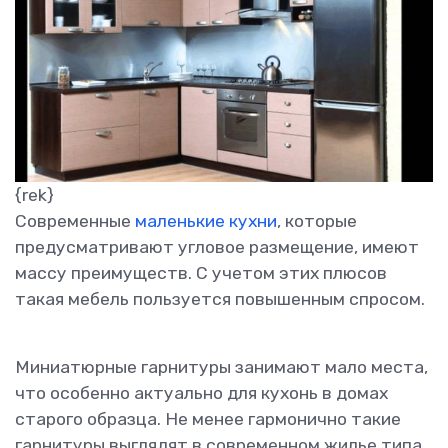
{rek}
Современные
маленькие кухни
, которые
предусматривают угловое размещение, имеют
массу преимуществ. С учетом этих плюсов
такая мебель пользуется повышенным спросом.
Миниатюрные гарнитуры занимают мало места,
что особенно актуально для кухонь в домах
старого образца. Не менее гармонично такие
гарнитуры выглядят в современном жилье типа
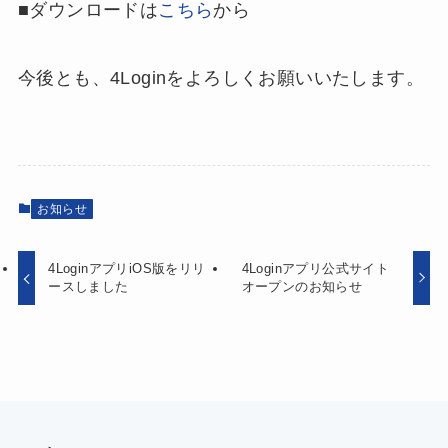
■ダウンロードは
こちら
から
今後とも、4Loginをよろしくお願いいたします。
お知らせ
4LoginアプリiOS版をリリ
4Loginアプリ公式サイト
ースしました
オープンのお知らせ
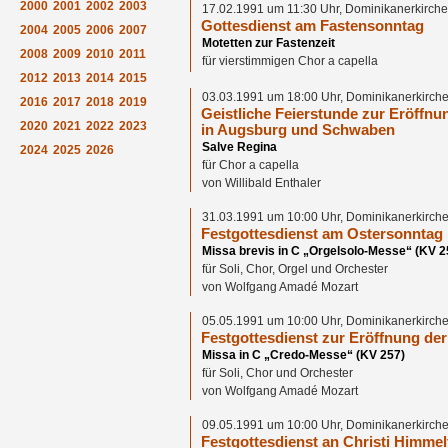
2000
2001
2002
2003
17.02.1991 um 11:30 Uhr, Dominikanerkirche
Gottesdienst am Fastensonntag
2004
2005
2006
2007
Motetten zur Fastenzeit
2008
2009
2010
2011
für vierstimmigen Chor a capella
2012
2013
2014
2015
03.03.1991 um 18:00 Uhr, Dominikanerkirche
2016
2017
2018
2019
Geistliche Feierstunde zur Eröffnu
2020
2021
2022
2023
in Augsburg und Schwaben
Salve Regina
2024
2025
2026
für Chor a capella
von Willibald Enthaler
31.03.1991 um 10:00 Uhr, Dominikanerkirche
Festgottesdienst am Ostersonntag
Missa brevis in C „Orgelsolo-Messe“ (KV 2
für Soli, Chor, Orgel und Orchester
von Wolfgang Amadé Mozart
05.05.1991 um 10:00 Uhr, Dominikanerkirche
Festgottesdienst zur Eröffnung de
Missa in C „Credo-Messe“ (KV 257)
für Soli, Chor und Orchester
von Wolfgang Amadé Mozart
09.05.1991 um 10:00 Uhr, Dominikanerkirche
Festgottesdienst an Christi Himmel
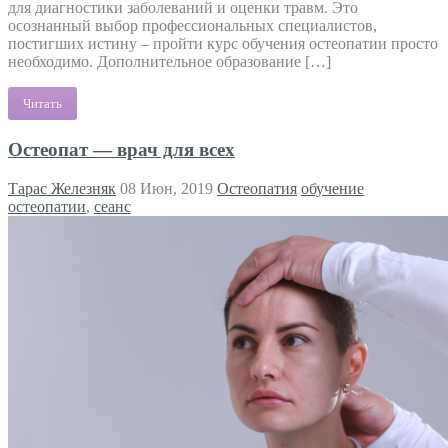
для диагностики заболеваний и оценки травм. Это
осознанный выбор профессиональных специалистов,
постигших истину – пройти курс обучения остеопатии просто
необходимо. Дополнительное образование […]
Читать
Остеопат — врач для всех
Тарас Железняк
08 Июн, 2019
Остеопатия
обучение
остеопатии
,
сеанс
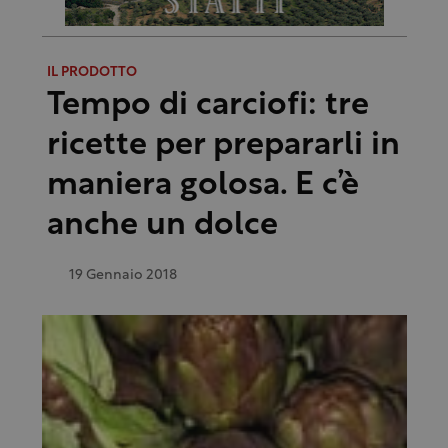
IL PRODOTTO
Tempo di carciofi: tre
ricette per prepararli in
maniera golosa. E c’è
anche un dolce
19 Gennaio 2018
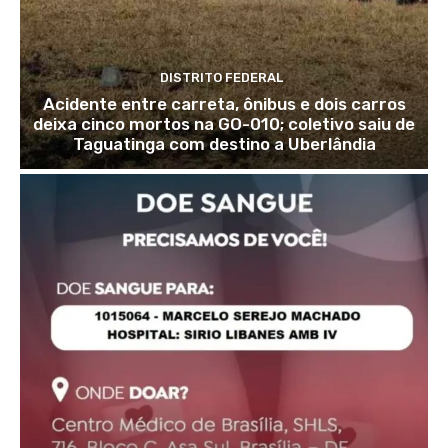
DISTRITO FEDERAL
Acidente entre carreta, ônibus e dois carros
deixa cinco mortos na GO-010; coletivo saiu de
Taguatinga com destino a Uberlândia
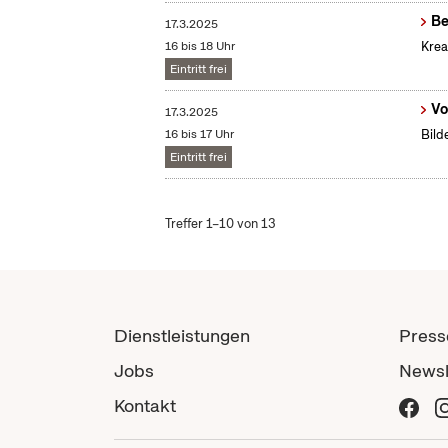
Be
17.3.2025
16 bis 18 Uhr
Krea
Eintritt frei
Vo
17.3.2025
16 bis 17 Uhr
Bild
Eintritt frei
Treffer 1–10 von 13
Dienstleistungen
Press
Jobs
Newsl
Kontakt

---------------

### Work item
Gather each line from the entries above that includes the word "остеопатии".

### Solution below
постигших истину – пройти курс обучения остеопатии просто
остеопатии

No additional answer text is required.